Ve bu tür fuarlar, diyor Berlin İşçi Senatörü Cansel Kızıltepe (SPD). "Güven, sohbet yoluyla inşa edilir." Bu sabah Leopoldplatz'ın ortasında duruyor, dinliyor, sorular soruyor, iyileştirmeler vaat ediyor. Birçoğunun potansiyeli olduğunu söylüyor - "ancak formlar, dil engelleri ve yeterliliklerinin sayılmaması nedeniyle başarısız oluyorlar." Bunun üzerinde çalışmamız gereken bir şey.
Kiziltepe yaklaşık bir saat kalıyor, stanttan stant dolaşıp sosyal hizmet görevlileri, proje koordinatörleri ve danışmanlarla konuşuyor. 25 yaş altı genç göçmenler için olan programda, eğitim yollarının nasıl desteklendiğini soruyor - okuldan ayrılma sertifikaları, eğitim ve işe geçiş. Hepsi ücretsiz. Senatör başını sallıyor ve sorular soruyor. Peki ya oturma izni olmayanlar?

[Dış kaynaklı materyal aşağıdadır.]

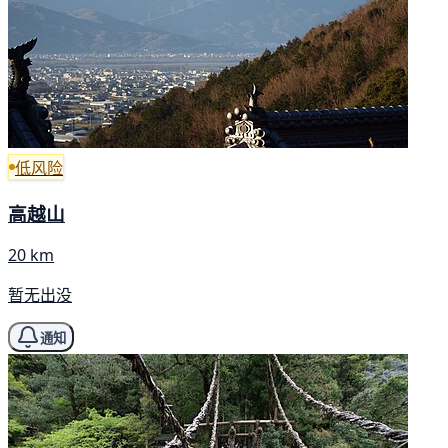
低风险
高越山
20 km
暂无出没
通知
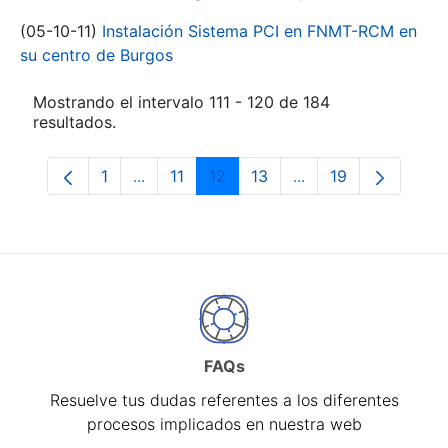
(05-10-11)
Instalación Sistema PCI en FNMT-RCM en
su centro de Burgos
Mostrando el intervalo 111 - 120 de 184
resultados.
1
...
11
12
13
...
19
Página
Páginas intermedias Use TAB para despl
Página
Página
Página
Páginas intermedia
Página
FAQs
Resuelve tus dudas referentes a los diferentes
procesos implicados en nuestra web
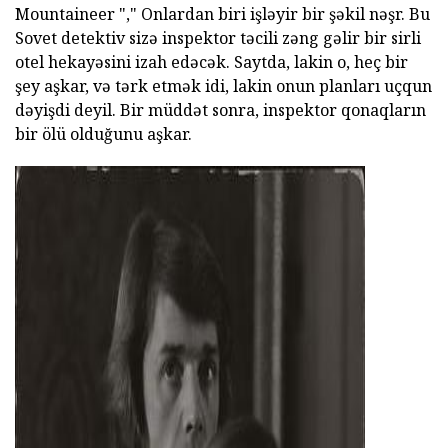
Mountaineer "," Onlardan biri işləyir bir şəkil nəşr. Bu
Sovet detektiv sizə inspektor təcili zəng gəlir bir sirli
otel hekayəsini izah edəcək. Saytda, lakin o, heç bir
şey aşkar, və tərk etmək idi, lakin onun planları uçqun
dəyişdi deyil. Bir müddət sonra, inspektor qonaqların
bir ölü olduğunu aşkar.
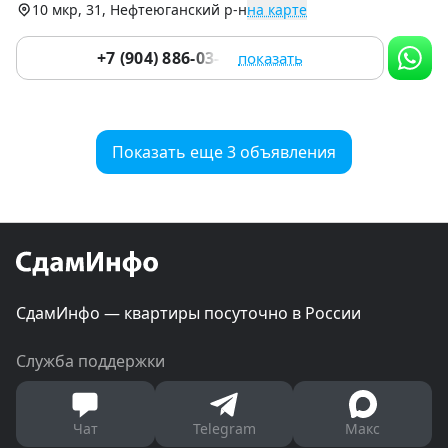
10 мкр, 31, Нефтеюганский р-н
на карте
+7 (904) 886-03-13
показать
Показать еще 3 объявления
СдамИнфо — квартиры посуточно в России
Служба поддержки
Чат
Telegram
Макс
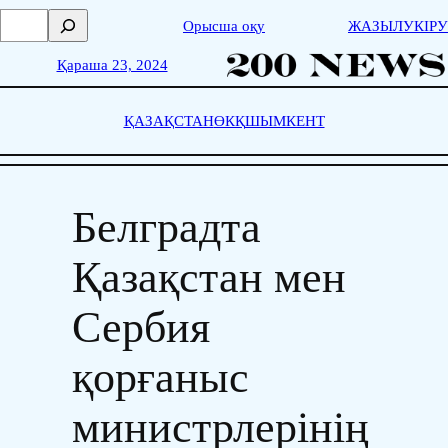
Skip
П
Орысша оқу
ЖАЗЫЛУ
КІРУ
to
о
content
и
Қараша 23, 2024
с
к
ҚАЗАҚСТАН
ӨКҚ
ШЫМКЕНТ
Белградта
Қазақстан мен
Сербия
қорғаныс
министрлерінің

Onları doğru prosedürlerde yönlendirmeye çalıştıklarını söylüyorlar - bazen bu zaman alıyor.
Acil aranıyor: mutfak yardımcısı, güvenlik görevlisi, temizlikçiDaha sonra, bekar ebeveynleri destekleyen bir organizasyonda duruyor. Tekrar baş sallamaları duyuyor; yine, çok şey tanıdık. Katı çalışma saatleri, kreş eksikliği, etkilenenler için istisna yapmak istemeyen işverenler. Bir çalışan sessizce şöyle diyor: "Ve sonra herkesin sadece yarı zamanlı iş istediğinden şikayet ediyorlar. Ama birçok ebeveynin başka seçeneği yok." Kızıltepe dinliyor. Sonra bir sonraki kabine, bir sonraki engele geçiyor.
Öğleden sonra erken saatlerde müzik durur ve birçok kabin sökülür. Kristina, iş ilanlarının renkli bantlarla bantlandığı bir sütunun önünde bir kez daha durur: mutfak asistanı, güvenlik görevlisi, temizlik asistanı. "Gerçekten geriye sadece bunlar mı kaldı?" diye sorar sessizce. Sonra yoluna devam eder. Özgeçmişi cebinde, bir sonraki ticaret fuarına.